Not far from “Deep Cut” was Jay Lizo’s cardboard home, “Catan Firework House (L.A. Market 2001-2006)” which provided people with shelter and water. Inside the structure, the cool sand and the sun cast shadows filled the interior with kaleidoscopic colors reminiscent of stain-glass cathedrals. “Catan Firework House” is described by Lizo as a “darkroom or theater” whose form takes from the basic shape of a settlement in Settlers of Catan. The cut outs in the walls were a fusion of the pyrotechnic and the graph mark of housing sales between 2001 and 2005. Lizo has been interested in the inflation/deflation value of a house according to the perception of appraisers, homeowners, and neighborhoods. He states, “The goal of the piece was to immerse viewers in a room of spectacular color explosions of speculation and consumption.”

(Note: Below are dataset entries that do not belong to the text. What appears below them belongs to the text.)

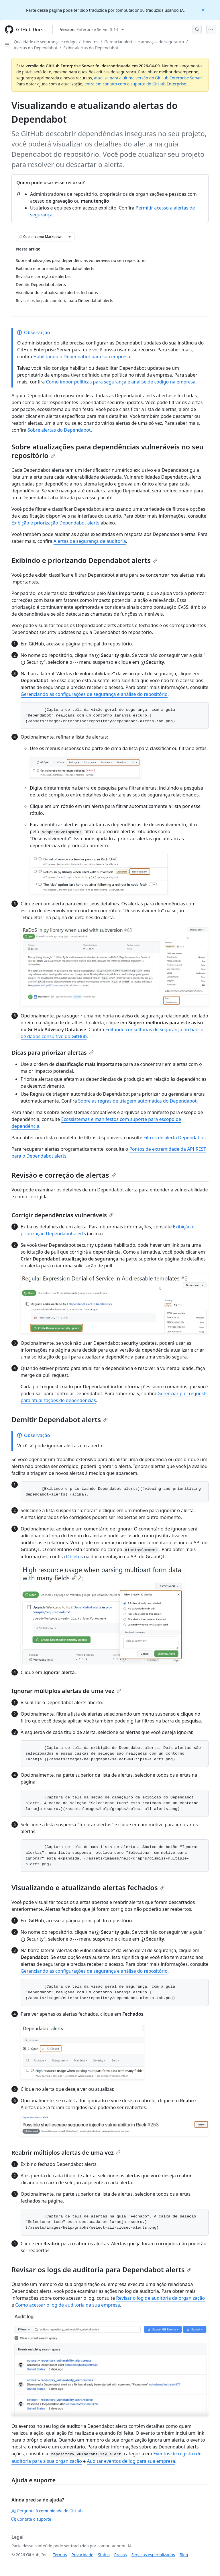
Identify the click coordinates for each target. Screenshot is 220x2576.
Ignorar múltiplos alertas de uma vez (66, 1691)
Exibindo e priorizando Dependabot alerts (84, 560)
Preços (120, 2554)
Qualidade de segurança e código (45, 41)
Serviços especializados (153, 2554)
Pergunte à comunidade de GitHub (46, 2511)
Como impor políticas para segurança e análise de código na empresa (120, 382)
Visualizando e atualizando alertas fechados (88, 1887)
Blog (184, 2554)
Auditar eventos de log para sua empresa (131, 2461)
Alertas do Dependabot (35, 47)
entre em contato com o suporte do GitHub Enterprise (135, 84)
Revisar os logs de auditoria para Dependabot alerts (101, 2269)
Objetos (74, 1556)
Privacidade (82, 2554)
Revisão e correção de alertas (63, 1175)
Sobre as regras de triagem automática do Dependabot (137, 1101)
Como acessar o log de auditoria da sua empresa (67, 2305)
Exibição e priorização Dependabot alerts (55, 523)
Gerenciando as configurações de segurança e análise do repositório (94, 694)
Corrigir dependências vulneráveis (62, 1215)
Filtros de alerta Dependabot (174, 1137)
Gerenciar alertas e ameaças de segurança (144, 41)
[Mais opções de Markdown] (69, 236)
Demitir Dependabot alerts (59, 1419)
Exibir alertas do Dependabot (90, 47)
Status (104, 2554)
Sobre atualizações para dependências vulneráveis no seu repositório (107, 451)
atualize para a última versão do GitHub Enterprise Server (147, 78)
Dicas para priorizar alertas (52, 1052)
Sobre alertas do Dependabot (59, 430)
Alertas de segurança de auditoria (90, 541)
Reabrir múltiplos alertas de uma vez (66, 2152)
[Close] (203, 9)
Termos (60, 2554)
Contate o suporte (31, 2519)
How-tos (90, 41)
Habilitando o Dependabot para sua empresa (81, 356)
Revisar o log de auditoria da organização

Some ways from Lizo’s impermanent house was a human size carrot half buried in the ground. It had a chain link fence (untied) around it, and brought to mind Mungo Thomson’s “The American Desert (for Chuck Jones),” an insightful study on the beautifully represented desert landscape in Looney Tunes. This piece by Matthew Usinowicz, titled “Left at Albuquerque,” was a humorous tribute to the surreal and cartoonish inspiration this barren place provokes, yet the carrot’s enclosure grounded it in the realities of property, territory, and human entitlement. Usinowicz discusses his inspiration for the piece: “I roamed the streets of Wonder Valley, 29 Palms, Desert-lands, California and became fascinated by the use of chain linked fence. What I saw were plots…surrounded by high fencing with intimidating barbed wire…Coming from San Francisco the idea of protecting land – especially in a place where there is plenty – is absurd. ‘Left at Albuquerque’ references Bugs Bunny on his way to Pismo Beach, where there are ‘all the clams you can eat!’ – an ideology most Americans share.”

Candice Lin’s “Grub/A Meal For Lizards” was an organic installation sensitive to the ecology of the desert and its indigenous animals. The artist placed vegetables and insects for lizards to consume in reptile-scale clay bowls and wooden table. Lin was interested in how shared meals could bridge species differences, in hospitality through nutriment, and in complications of home/security. Lin explains: “When I visited the site of the Iron Age Land and walked around the desolate landscape, I kept caving in the homes and tunnels of lizards and thought to myself, ‘Oh God, how inescapable that the idea of home involves the destruction of someone else’s home or security, or at least a kind of violence of taking-from-another when making oneself secure and safe.’…These kind of contradictions interest me – the hospitality and the violence within the idea of home…the body you are inhabiting, itself a kind of limiting home.”

The flux and insecurity of home seemed to be a common response in Spectacular Subdivision. Through High Desert Test Site’s base in Joshua Tree and 29 Palms, and Jay Lizo’s curatorial insight, Spectacular Subdivision brought together an eclectic group of artists and viewers who responded to the subject of housing in very personal ways. As Los Angeles and concentrated centers of cultural and capital production become less attainable to many Americans, peripheries such as the desert in neighboring San Bernardino county become migratory possibilities. All but one work in discussion here – burial and grave marker, a cardboard home, a large fenced carrot, a mock refrigerator door, drywall shadowbox, and a meal for lizards – remain in situ. The anonymity these objects assume post Spectacular Division mirrors the detritus traces of human activity that the desert (accepts) and reduces through disregard. It is the draw of this landscape, a place of seemingly unpollutable immensity, which offers an alternative perversion to the privileged and hierarchical spaces of capital we seek to escape from time to time.